Hey, “Sahara.” James Bond called. He wants his music, oily Euro-villains, exotic foreign locales and unflappable approach to certain doom back.

“Sahara” is an attempt to shake the dust off Bond’s tired tuxedo. Based on a book by Clive Cussler, “Sahara’s” tuxless – and usually shirtless – hero is Dirk Pitt, a thrill-seeking diver (Matthew McConaughey).
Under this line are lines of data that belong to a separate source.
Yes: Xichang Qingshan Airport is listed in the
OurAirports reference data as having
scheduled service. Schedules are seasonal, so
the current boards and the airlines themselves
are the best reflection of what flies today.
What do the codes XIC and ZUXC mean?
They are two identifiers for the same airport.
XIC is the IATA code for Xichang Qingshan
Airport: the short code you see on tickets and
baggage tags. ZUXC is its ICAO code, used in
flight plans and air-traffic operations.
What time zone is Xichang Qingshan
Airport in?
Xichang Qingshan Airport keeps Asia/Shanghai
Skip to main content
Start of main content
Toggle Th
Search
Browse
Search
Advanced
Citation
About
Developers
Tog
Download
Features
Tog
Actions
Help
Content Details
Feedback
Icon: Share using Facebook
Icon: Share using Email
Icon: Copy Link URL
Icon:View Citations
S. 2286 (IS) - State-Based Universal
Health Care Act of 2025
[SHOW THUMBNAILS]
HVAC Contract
Along with his wise-cracking buddy (the always-welcome Steve Zahn) and a compassionate doctor (Spanish actress Penelope Cruz, translating “compassionate” as “dull”), he dives into an adventure involving a lost Civil War ship, a treasure, an evil genius and the World Health Organization.
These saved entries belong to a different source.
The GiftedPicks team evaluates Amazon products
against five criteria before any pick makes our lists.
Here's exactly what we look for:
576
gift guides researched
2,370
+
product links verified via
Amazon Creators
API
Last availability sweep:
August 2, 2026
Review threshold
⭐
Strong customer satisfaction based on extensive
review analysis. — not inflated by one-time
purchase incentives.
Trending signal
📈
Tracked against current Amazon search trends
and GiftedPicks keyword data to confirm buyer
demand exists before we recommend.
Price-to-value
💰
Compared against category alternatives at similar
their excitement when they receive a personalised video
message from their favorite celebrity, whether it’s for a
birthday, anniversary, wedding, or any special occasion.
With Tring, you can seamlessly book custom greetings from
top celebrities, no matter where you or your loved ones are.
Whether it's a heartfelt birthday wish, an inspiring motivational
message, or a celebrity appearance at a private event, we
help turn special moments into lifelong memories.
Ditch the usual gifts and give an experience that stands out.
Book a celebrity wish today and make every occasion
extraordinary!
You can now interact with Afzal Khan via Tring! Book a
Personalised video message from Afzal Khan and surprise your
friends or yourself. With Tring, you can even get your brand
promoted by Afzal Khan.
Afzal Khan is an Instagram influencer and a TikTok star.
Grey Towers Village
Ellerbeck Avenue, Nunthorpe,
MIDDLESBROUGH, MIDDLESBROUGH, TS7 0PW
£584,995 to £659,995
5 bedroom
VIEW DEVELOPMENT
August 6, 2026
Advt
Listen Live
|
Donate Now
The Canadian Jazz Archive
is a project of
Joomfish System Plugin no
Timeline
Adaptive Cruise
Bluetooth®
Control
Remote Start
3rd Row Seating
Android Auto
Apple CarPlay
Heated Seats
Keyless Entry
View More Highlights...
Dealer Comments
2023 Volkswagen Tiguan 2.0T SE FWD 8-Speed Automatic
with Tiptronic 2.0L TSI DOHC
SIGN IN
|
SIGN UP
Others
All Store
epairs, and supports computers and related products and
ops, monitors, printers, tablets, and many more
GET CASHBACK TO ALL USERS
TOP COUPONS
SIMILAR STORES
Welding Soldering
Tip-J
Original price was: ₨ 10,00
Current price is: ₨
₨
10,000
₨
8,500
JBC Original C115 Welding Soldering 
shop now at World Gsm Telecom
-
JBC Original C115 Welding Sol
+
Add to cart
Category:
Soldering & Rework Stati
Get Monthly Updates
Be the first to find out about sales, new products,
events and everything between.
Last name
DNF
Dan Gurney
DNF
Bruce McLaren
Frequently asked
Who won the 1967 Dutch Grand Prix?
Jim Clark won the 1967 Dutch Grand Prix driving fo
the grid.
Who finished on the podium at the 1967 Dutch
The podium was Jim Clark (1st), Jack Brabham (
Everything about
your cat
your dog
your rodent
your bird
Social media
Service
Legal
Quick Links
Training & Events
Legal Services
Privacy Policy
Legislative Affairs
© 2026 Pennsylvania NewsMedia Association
Actually, the movie has nothing to do with the WHO. It’s mentioned a few times – Cruz works for it – but only to give this yarn a paper-thin veneer of import. “Sahara” doesn’t care about the WHO any more than it cares about keeping us guessing on the villain front. All question of who is the bad guy vanishes when Lambert Wilson (“Catwoman,” “The Matrix Revolutions”) shows up. His cut-glass cheekbones exude evil, and Wilson’s job in every movie in which he appears is threefold: a. order around minions, b. make vague sexual advances to tied-up heroines, and c. writhe in agony as he burns to death.
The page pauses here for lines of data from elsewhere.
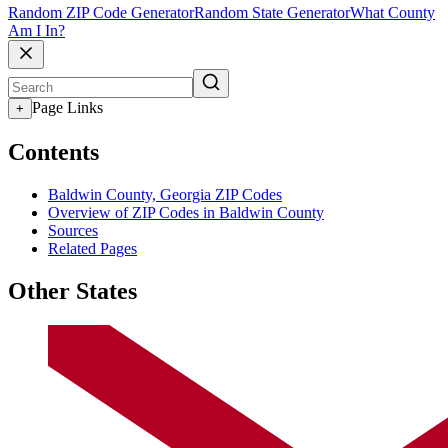
Random ZIP Code Generator
Random State Generator
What County
Am I In?
Page Links
+
Contents
Baldwin County, Georgia ZIP Codes
Overview of ZIP Codes in Baldwin County
Sources
Related Pages
Other States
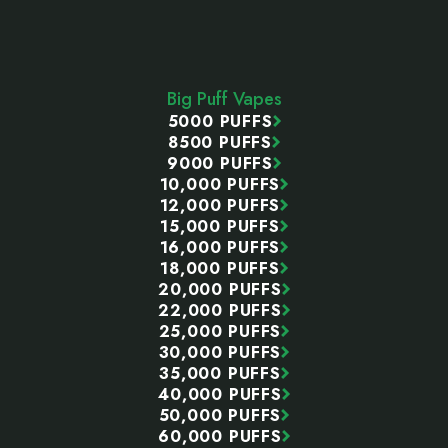
Footer
Start
Big Puff Vapes
5000 PUFFS
8500 PUFFS
9000 PUFFS
10,000 PUFFS
12,000 PUFFS
15,000 PUFFS
16,000 PUFFS
18,000 PUFFS
20,000 PUFFS
22,000 PUFFS
25,000 PUFFS
30,000 PUFFS
35,000 PUFFS
40,000 PUFFS
50,000 PUFFS
60,000 PUFFS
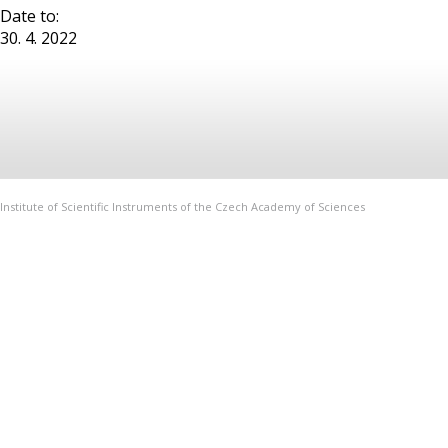
Date to:
30. 4. 2022
Institute of Scientific Instruments of the Czech Academy of Sciences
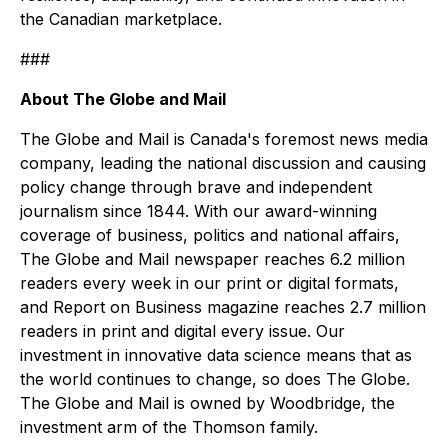
the Canadian marketplace.
###
About The Globe and Mail
The Globe and Mail is Canada's foremost news media
company, leading the national discussion and causing
policy change through brave and independent
journalism since 1844. With our award-winning
coverage of business, politics and national affairs,
The Globe and Mail newspaper reaches 6.2 million
readers every week in our print or digital formats,
and Report on Business magazine reaches 2.7 million
readers in print and digital every issue. Our
investment in innovative data science means that as
the world continues to change, so does The Globe.
The Globe and Mail is owned by Woodbridge, the
investment arm of the Thomson family.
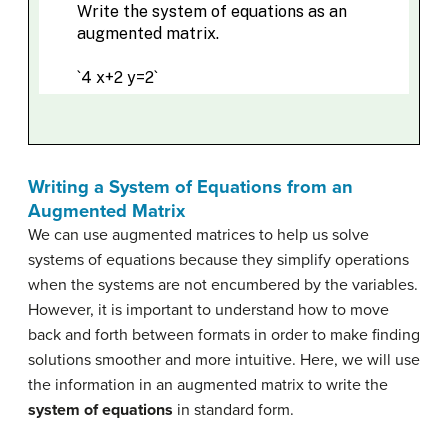
Writing a System of Equations from an
Augmented Matrix
We can use augmented matrices to help us solve
systems of equations because they simplify operations
when the systems are not encumbered by the variables.
However, it is important to understand how to move
back and forth between formats in order to make finding
solutions smoother and more intuitive. Here, we will use
the information in an augmented matrix to write the
system of equations
in standard form.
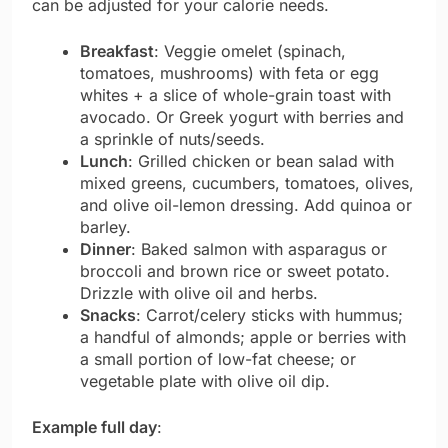
can be adjusted for your calorie needs.
Breakfast
: Veggie omelet (spinach,
tomatoes, mushrooms) with feta or egg
whites + a slice of whole-grain toast with
avocado. Or Greek yogurt with berries and
a sprinkle of nuts/seeds.
Lunch
: Grilled chicken or bean salad with
mixed greens, cucumbers, tomatoes, olives,
and olive oil-lemon dressing. Add quinoa or
barley.
Dinner
: Baked salmon with asparagus or
broccoli and brown rice or sweet potato.
Drizzle with olive oil and herbs.
Snacks
: Carrot/celery sticks with hummus;
a handful of almonds; apple or berries with
a small portion of low-fat cheese; or
vegetable plate with olive oil dip.
Example full day
:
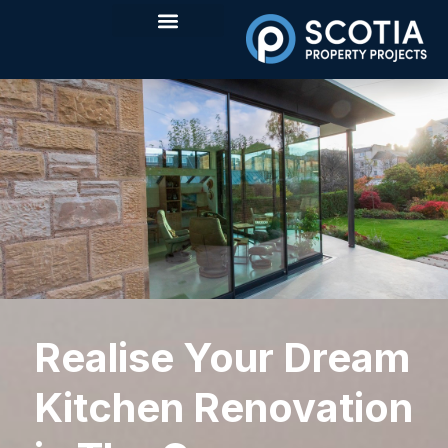
Realise Your Dream
Kitchen Renovation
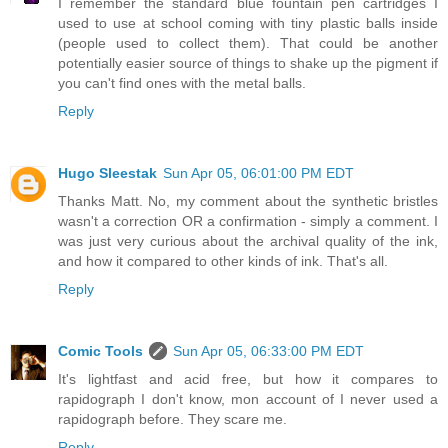
I remember the standard blue fountain pen cartridges I
used to use at school coming with tiny plastic balls inside
(people used to collect them). That could be another
potentially easier source of things to shake up the pigment if
you can't find ones with the metal balls.
Reply
Hugo Sleestak
Sun Apr 05, 06:01:00 PM EDT
Thanks Matt. No, my comment about the synthetic bristles
wasn't a correction OR a confirmation - simply a comment. I
was just very curious about the archival quality of the ink,
and how it compared to other kinds of ink. That's all.
Reply
Comic Tools
Sun Apr 05, 06:33:00 PM EDT
It's lightfast and acid free, but how it compares to
rapidograph I don't know, mon account of I never used a
rapidograph before. They scare me.
Reply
Predictability is one of the virtues of “Sahara,” actually. You could choose to be irritated by how rigorously it follows the adventure rules established back in the Errol Flynn era – there’s an informative here’s-what-I’m-doing-and-why-I’m-doing-it speech from the bad guy, and many scenes end with characters looking silently into the distance, just like they do before commercials on soap operas. Or you could be charmed by the way it hews to them and then tweaks them with McConaughey’s natural athleticism and Zahn’s zonked timing.

They’re a good team and, although the movie isn’t great, it is kinda fun.

Rating: 2 1/2 out of 4 stars

Rated: PG-13, for nonbloody violence, mild language and plumber’s butt

SHOULD YOU GO? It could be better, but this sort of big adventure isn’t done much anymore, and the novelty makes “Sahara” even more welcome.